Mesmo sem os dados de 2020, estudos reunidos no Relatório Luz também revelam aumento de tabagismo entre fumantes em decorrência do estresse, tristeza e depressão associados à pandemia. Não à toa, a campanha da Organização Mundial da Saúde (OMS) reuniu esforços para incentivar os fumantes a cessar o consumo, fator de risco para a Covid-19. 

Tabela distribuição em porcentagem de fumantes:

A Organização Pan-Americana da Saúde (OPAS/OMS) também alertou, em setembro de 2020, sobre o aumento dos fatores de risco para suicídio na pandemia – angústia, ansiedade, depressão, alcoolismo, violência doméstica, abuso de substâncias, sentimentos de perda e facilitação da posse e porte de armas. 

Indicadores da saúde parados ou em queda

Lançado em julho em audiência pública na Câmara dos Deputados, o Relatório Luz faz um retrato das consequências dos seguidos desmontes nas políticas públicas para um desenvolvimento sustentável e mostra os obstáculos que o Brasil enfrenta para assegurar uma vida saudável, com bem-estar para todas e todos, em todas as idades. Nas metas estabelecidas para o terceiro dos 17 Objetivos de Desenvolvimento Sustentável(ODSs), sobre saúde, onde não houve piora, houve estagnação.

Entre os demais dados da saúde, destacam-se o retorno do país ao mapa da fome, o que foi confirmado pela Organização das Nações Unidas para Alimentação e Agricultura (FAO), com cerca de 100 milhões de brasileiros vivendo em insegurança alimentar, e ainda as falhas na gestão da pandemia da Covid-19, piorada pelo não reconhecimento da gravidade da doença por parte do governo federal. 

Não menos grave, a pesquisa aponta aumento de 5,63% da mortalidade de mulheres gestantes e puérperas (especialmente as negras, com duas vezes mais risco de morte que as brancas), mesmo quando considerado o crescimento geral de mortes por causa da Covid-19. Queda na taxa de cobertura vacinal para cerca de 45% e aumento de casos de mortes de crianças indígenas também levantam alerta.

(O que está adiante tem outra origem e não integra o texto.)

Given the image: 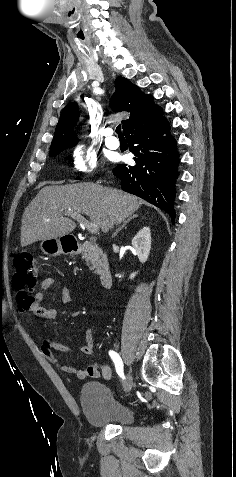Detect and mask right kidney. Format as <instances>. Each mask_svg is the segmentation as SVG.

O grave contexto não, porém, não impulsionou uma gestão mais aceita, conforme destacou o relatório. Da dotação orçamentária total autorizada em 2020 para o SUS, R$ 22,8 bilhões ficaram sem uso.

O levantamento destes dados pode ser feito voluntariamente pelo governo brasileiro. Mas diante de mais uma ausência, a tarefa foi feita pelo GT Agenda 2030, coalizão de 57 organizações e fóruns de todo o país que reúne 106 especialistas. Além da análise das metas, o relatório traz 127 recomendações para que o Brasil avance no cumprimento do que foi pactuado em 2015 na ONU.